Twenty six years between issues. That’s the time that has elapsed since a group of young American journalists put out a parody of the Wall Street Journal called Off The Wall Street Journal.
It was a sell-out back in 1982, selling more than 650,000 copies, and earned its editor, Tony Hendra, a former editor of The National Lampoon and Spy Magazine, the cover of Newsweek.
Now he has done it again. Sparked by the take-over of the WSJ by Rupert Murdoch, Hendra and a new team of writers have put out a second issue, this one called My Wall Street Journal.
It’s selling fast on newsstands and bookstores in the US, even though its costs the equivalent of more than £2. That’s more than twice the price of a regular issue of the WSJ.
But a regular issue of the WSJ is not likely to carry such headlines as: Bush Abolishes Death and Taxes, Could Hillary Win As An African-American Man and Muslims Cheer as Mad-Pig Disease Sweeps Europe.
There is also a take-off of the Page Six gossip page in Murdoch’s other New York paper, The NY Post. It’s labelled Page Sex. The 24-page tabloid also has a double page advertorial of a bare-bottomed “Bare Sterns” – a take-off of the Wall Street company at the centre of the recent economic fall-off – urging Americans: ‘Go ahead – Spank Us.”
Murdoch himself is not spared. One story is headlined: British Royal Family Sold to International Ambassador of Money. Who’s that? The head of News Corp, of course , exacting revenge for the fact his forebears were transported to Australia on the orders of George III.
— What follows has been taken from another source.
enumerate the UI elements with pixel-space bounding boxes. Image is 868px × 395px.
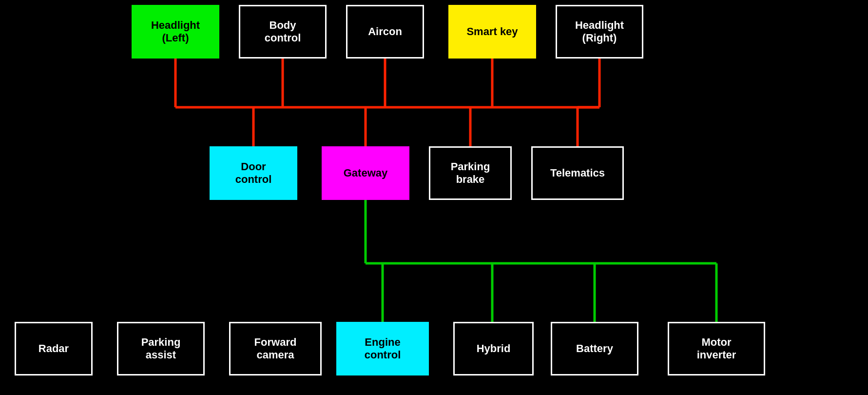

Buying the British Royal Family, in any event, says the cod newspaper, makes good business sense – and allows “Queen Wendy’ to be pictured on new British and Commonwealth currency.
The New York Times reported that in at least one city, Los Angeles, someone wearing a shirt with a WSJ logo on it bought every copy that was on sale at one newsstand – and paid for it with a WSJ credit card.
Hendra said: “Go ahead. We printed 350,000 copies. If they buy them all we could print more.”
If the cod paper is a sell out, it could make about a million dollars which as Hendra gleefully points out is about as much as Murdoch loses every week on the New York Post.”